WHAT YOU HAVE TO DO: Any picture in the range stays out of the copy; retype exactly the lines from the one with "chilla y corre" to the end of the listing.

INPUT DATA:
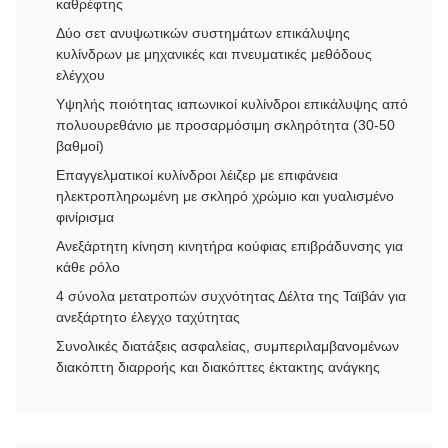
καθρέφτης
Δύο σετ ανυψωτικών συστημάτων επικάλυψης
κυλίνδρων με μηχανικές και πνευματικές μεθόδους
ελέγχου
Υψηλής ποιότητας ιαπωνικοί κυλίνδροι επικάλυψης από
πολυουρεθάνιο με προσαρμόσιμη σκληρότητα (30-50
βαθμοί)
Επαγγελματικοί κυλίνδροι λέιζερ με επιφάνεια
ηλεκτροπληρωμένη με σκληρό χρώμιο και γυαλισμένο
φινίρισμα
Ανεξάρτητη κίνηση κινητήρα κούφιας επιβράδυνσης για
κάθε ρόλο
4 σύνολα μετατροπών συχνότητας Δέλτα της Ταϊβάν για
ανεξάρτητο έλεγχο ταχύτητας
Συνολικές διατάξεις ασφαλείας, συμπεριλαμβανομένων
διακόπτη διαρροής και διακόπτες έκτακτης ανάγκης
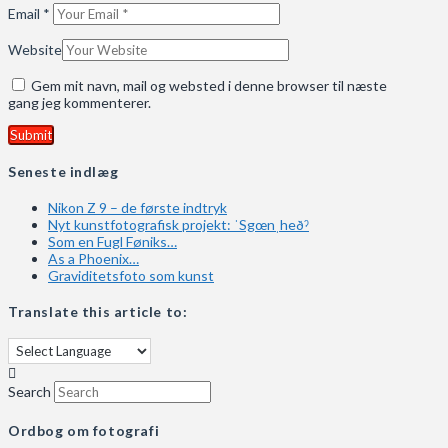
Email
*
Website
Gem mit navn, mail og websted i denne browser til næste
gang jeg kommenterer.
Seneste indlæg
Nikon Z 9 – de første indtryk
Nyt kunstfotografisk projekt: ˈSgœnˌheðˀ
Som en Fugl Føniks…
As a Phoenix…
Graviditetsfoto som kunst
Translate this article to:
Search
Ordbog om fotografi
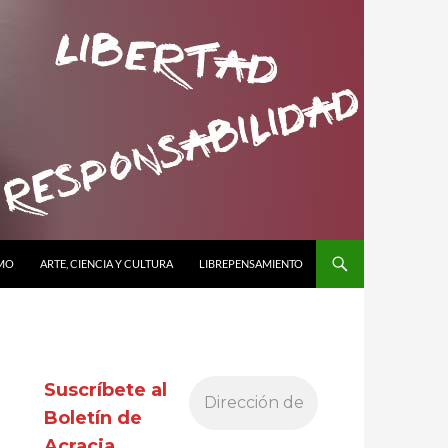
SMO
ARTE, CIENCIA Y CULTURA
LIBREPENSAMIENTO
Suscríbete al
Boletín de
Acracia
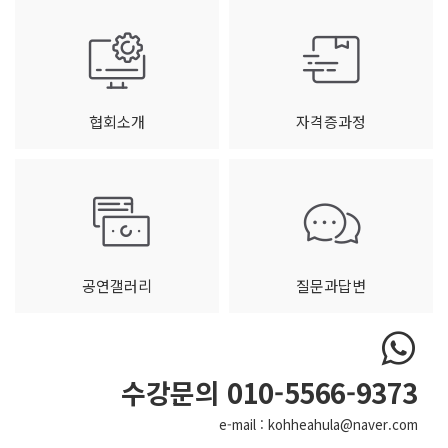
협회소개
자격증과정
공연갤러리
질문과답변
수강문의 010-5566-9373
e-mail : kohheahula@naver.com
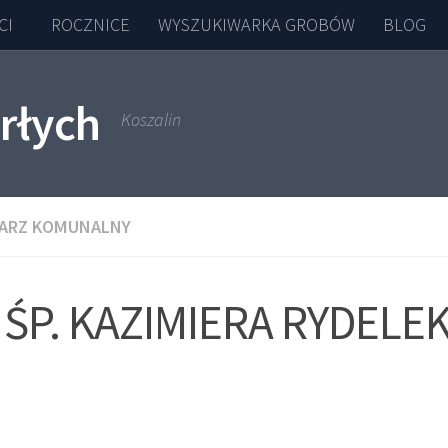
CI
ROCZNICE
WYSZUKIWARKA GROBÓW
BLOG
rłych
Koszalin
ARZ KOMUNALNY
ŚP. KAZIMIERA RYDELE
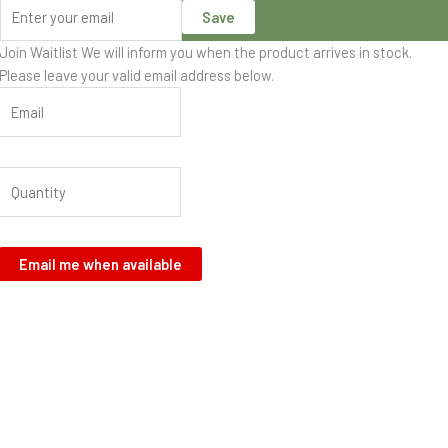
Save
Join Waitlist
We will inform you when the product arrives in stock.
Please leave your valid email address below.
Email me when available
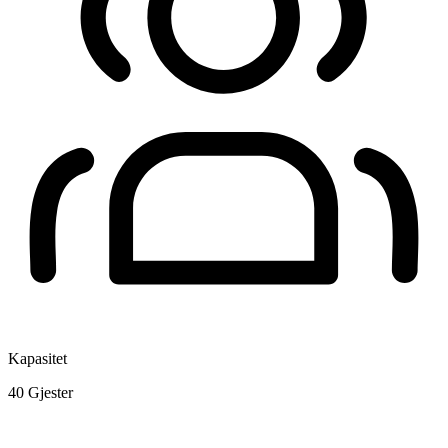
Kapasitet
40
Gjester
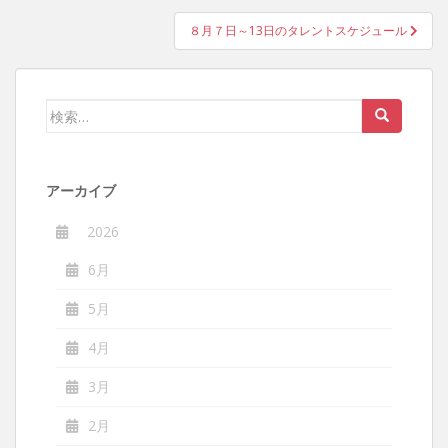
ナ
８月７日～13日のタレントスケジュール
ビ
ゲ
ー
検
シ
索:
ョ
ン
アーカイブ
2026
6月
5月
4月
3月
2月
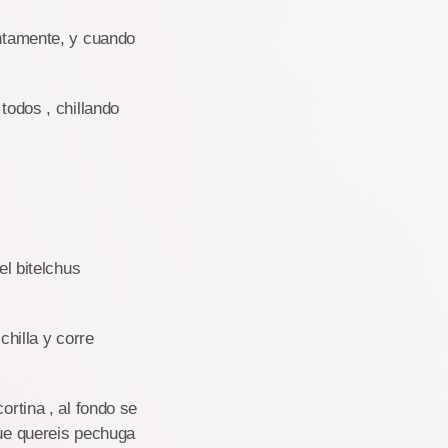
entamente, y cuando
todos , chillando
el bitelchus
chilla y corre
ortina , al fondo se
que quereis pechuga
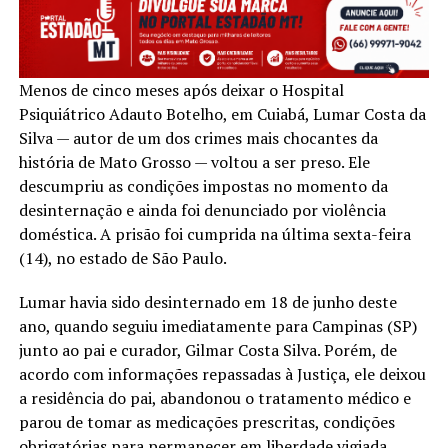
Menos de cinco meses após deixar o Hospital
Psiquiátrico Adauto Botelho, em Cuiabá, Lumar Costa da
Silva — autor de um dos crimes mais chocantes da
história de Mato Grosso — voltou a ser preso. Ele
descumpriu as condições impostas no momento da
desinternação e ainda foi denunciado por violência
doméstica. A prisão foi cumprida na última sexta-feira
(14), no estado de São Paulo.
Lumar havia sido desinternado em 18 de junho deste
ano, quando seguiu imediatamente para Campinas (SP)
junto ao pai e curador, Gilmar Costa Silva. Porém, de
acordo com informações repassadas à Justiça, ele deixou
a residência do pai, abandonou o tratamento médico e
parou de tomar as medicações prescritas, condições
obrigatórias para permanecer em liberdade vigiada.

THE COMPLETED TASK:
chilla y corre
ortina , al fondo se
que quereis pechuga
Menos de cinco meses após deixar o Hospital
Psiquiátrico Adauto Botelho, em Cuiabá, Lumar Costa da
Silva — autor de um dos crimes mais chocantes da
história de Mato Grosso — voltou a ser preso. Ele
descumpriu as condições impostas no momento da
desinternação e ainda foi denunciado por violência
doméstica. A prisão foi cumprida na última sexta-feira
(14), no estado de São Paulo.
Lumar havia sido desinternado em 18 de junho deste
ano, quando seguiu imediatamente para Campinas (SP)
junto ao pai e curador, Gilmar Costa Silva. Porém, de
acordo com informações repassadas à Justiça, ele deixou
a residência do pai, abandonou o tratamento médico e
parou de tomar as medicações prescritas, condições
obrigatórias para permanecer em liberdade vigiada.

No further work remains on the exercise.